The algorithm to find the point of intersection of two 3D line segment
// This code in C++ works for me in 2d and 3d
// assume Coord has members x(), y() and z() and supports arithmetic operations
// that is Coord u + Coord v = u.x() + v.x(), u.y() + v.y(), u.z() + v.z()
inline Point
dot(const Coord& u, const Coord& v)
{
return u.x() * v.x() + u.y() * v.y() + u.z() * v.z();
}
inline Point
norm2( const Coord& v )
{
return v.x() * v.x() + v.y() * v.y() + v.z() * v.z();
}
inline Point
norm( const Coord& v )
{
return sqrt(norm2(v));
}
inline
Coord
cross( const Coord& b, const Coord& c) // cross product
{
return Coord(b.y() * c.z() - c.y() * b.z(), b.z() * c.x() - c.z() * b.x(), b.x() * c.y() - c.x() * b.y());
}
bool
intersection(const Line& a, const Line& b, Coord& ip)
// http://mathworld.wolfram.com/Line-LineIntersection.html
// in 3d; will also work in 2d if z components are 0
{
Coord da = a.second - a.first;
Coord db = b.second - b.first;
Coord dc = b.first - a.first;
if (dot(dc, cross(da,db)) != 0.0) // lines are not coplanar
return false;
Point s = dot(cross(dc,db),cross(da,db)) / norm2(cross(da,db));
if (s >= 0.0 && s <= 1.0)
{
ip = a.first + da * Coord(s,s,s);
return true;
}
return false;
}
I tried @Bill answer and it actually does not work every time, which I can explain. Based on the link in his code.Let's have for example these two line segments AB and CD.
A=(2,1,5), B=(1,2,5) and C=(2,1,3) and D=(2,1,2)
when you try to get the intersection it might tell you It's the point A (incorrect) or there is no intersection (correct). Depending on the order you put those segments in.
x = A+(B-A)s
x = C+(D-C)t
Bill solved for s but never solved t. And since you want that intersection point to be on both line segments both s and t have to be from interval <0,1>. What actually happens in my example is that only s if from that interval and t is -2. A lies on line defined by C and D, but not on line segment CD.
var s = Vector3.Dot(Vector3.Cross(dc, db), Vector3.Cross(da, db)) / Norm2(Vector3.Cross(da, db));
var t = Vector3.Dot(Vector3.Cross(dc, da), Vector3.Cross(da, db)) / Norm2(Vector3.Cross(da, db));
where da is B-A, db is D-C and dc is C-A, I just preserved names provided by Bill.

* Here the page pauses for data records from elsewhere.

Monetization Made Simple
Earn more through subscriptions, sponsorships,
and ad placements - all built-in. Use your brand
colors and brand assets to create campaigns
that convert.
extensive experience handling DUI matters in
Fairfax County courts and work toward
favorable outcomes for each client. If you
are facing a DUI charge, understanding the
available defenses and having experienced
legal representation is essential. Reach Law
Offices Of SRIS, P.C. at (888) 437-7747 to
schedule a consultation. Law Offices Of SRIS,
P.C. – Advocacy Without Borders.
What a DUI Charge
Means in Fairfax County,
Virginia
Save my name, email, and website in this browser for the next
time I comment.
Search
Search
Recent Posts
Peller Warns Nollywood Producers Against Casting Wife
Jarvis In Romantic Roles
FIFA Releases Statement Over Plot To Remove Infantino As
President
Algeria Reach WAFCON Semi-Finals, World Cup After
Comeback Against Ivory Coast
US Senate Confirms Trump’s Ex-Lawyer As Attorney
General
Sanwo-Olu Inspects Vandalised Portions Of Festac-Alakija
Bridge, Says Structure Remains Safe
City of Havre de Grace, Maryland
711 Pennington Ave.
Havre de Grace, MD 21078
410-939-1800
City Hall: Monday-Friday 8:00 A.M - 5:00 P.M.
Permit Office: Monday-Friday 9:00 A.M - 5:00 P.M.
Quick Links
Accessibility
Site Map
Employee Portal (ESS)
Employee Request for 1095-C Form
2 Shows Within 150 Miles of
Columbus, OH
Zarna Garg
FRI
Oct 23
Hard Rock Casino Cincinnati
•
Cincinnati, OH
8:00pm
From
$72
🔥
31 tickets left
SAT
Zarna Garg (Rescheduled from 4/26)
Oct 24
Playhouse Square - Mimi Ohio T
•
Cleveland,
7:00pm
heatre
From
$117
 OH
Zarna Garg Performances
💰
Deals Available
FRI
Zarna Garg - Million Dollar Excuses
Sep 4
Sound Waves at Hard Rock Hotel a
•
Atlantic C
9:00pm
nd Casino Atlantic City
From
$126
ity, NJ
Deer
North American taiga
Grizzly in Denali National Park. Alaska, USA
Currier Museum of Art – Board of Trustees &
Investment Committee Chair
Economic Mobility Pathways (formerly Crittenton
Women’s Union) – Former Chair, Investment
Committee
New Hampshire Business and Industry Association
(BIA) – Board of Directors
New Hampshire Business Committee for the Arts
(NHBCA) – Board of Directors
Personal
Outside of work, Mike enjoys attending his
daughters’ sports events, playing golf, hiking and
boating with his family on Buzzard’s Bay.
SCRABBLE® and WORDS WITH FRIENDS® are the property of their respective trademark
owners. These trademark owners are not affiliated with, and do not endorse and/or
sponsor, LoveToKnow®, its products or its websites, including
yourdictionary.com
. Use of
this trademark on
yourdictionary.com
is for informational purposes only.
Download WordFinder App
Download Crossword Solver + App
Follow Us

Then as I said you have to check if both s and t are from <0,1> and you can calculate the result. Based on formula above.
if ((s >= 0 && s <= 1) && (k >= 0 && k <= 1))
{
Vector3 res = new Vector3(this.A.x + da.x * s, this.A.y + da.y * s, this.A.z + da.z * s);
}
Also another problem with Bills answer is when two lines are collinear and there is more than one intersection point. There would be division by zero. You want to avoid that.
Most 3D lines do not intersect. A reliable method is to find the shortest line between two 3D lines. If the shortest line has a length of zero (or distance less than whatever tolerance you specify) then you know that the two original lines intersect.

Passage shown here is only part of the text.